Mal chegou à Transitar, gestão Zorek é questionada por nomeações de esposa e primo de Leonaldo Paranhos para a JARI, junta que julga recursos de multas de trânsito

Mal chegou à Transitar, gestão Zorek é questionada por nomeações de esposa e primo de Leonaldo Paranhos para a JARI, junta que julga recursos de multas de trânsito
Publicado em 10/07/2026 às 17:57

Fabiola Anselmo Paranhos da Silva e Gerson Paranhos de Oliveira, que já ocupam cargos na Celepar e na Cohapar, aparecem como titulares em junta que julga recursos de multas; autarquia não respondeu aos questionamentos da reportagem por dois dias seguidos

Cascavel (PR) — Poucas semanas depois de Edson Zorek assumir a presidência da Transitar (Autarquia Municipal de Mobilidade, Trânsito e Cidadania de Cascavel), dois nomes ligados diretamente à família do ex-prefeito Leonaldo Paranhos passaram a figurar na lista de membros titulares da JARI — a Junta Administrativa de Recursos de Infrações, órgão colegiado responsável por julgar, em primeira instância, os recursos de motoristas multados ou punidos por órgãos de trânsito.

Trata-se de Fabiola Anselmo Paranhos da Silva, esposa de Leonaldo Paranhos, e de Gerson Paranhos de Oliveira, primo do ex-prefeito.

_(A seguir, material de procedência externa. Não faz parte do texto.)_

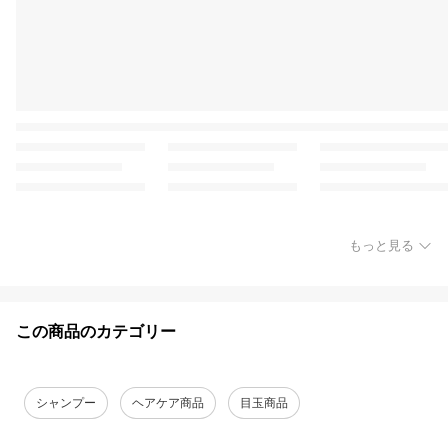
もっと見る
この商品のカテゴリー
シャンプー
ヘアケア商品
目玉商品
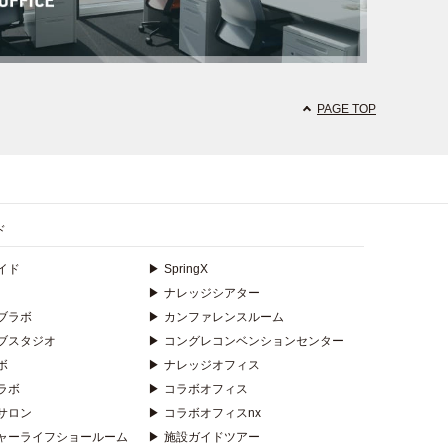
PAGE TOP
ド
イド
▶
SpringX
▶
ナレッジシアター
ブラボ
▶
カンファレンスルーム
ブスタジオ
▶
コングレコンベンションセンター
ボ
▶
ナレッジオフィス
ラボ
▶
コラボオフィス
サロン
▶
コラボオフィスnx
ャーライフショールーム
▶
施設ガイドツアー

Ambos aparecem na relação oficial de titulares publicada no site do Detran-PR, indicados na categoria “entidade ligada à área de trânsito”.

A coincidência de sobrenomes não é a única questão que chama atenção. Os dois já ocupam cargos remunerados na administração indireta do Estado do Paraná, conforme registros do Portal da Transparência estadual (Portal PIÁ):

  • Fabiola Anselmo Paranhos da Silva consta como membro do Comitê de Indicação e Avaliação da Celepar (Companhia de Tecnologia da Informação e Comunicação do Paraná), em Curitiba, com vínculo ativo e remuneração bruta de R$ 3.301,97;
  • Gerson Paranhos de Oliveira ocupa o cargo comissionado de Assessor Estratégico Regional III na Cohapar (Companhia de Habitação do Paraná), em Cascavel, com vínculo ativo e remuneração bruta de R$ 11.509,50.

O que é a JARI e por que a composição importa

A JARI é a porta de entrada de qualquer cidadão que queira contestar uma multa de trânsito. Pela legislação, as juntas devem ser compostas, em regra, por um representante do órgão autuador, um representante da comunidade e um integrante com conhecimento na área de trânsito — desenho pensado justamente para garantir julgamentos técnicos e imparciais.

É esse ponto que levanta os principais questionamentos: qual a qualificação técnica em trânsito de Fabiola e Gerson Paranhos para integrarem o colegiado? Quais critérios e avaliações foram adotados para as indicações? Os dois receberão remuneração adicional pela função — o chamado jeton, pago em muitas JARIs por sessão de julgamento — somando-se aos salários que já recebem na Celepar e na Cohapar?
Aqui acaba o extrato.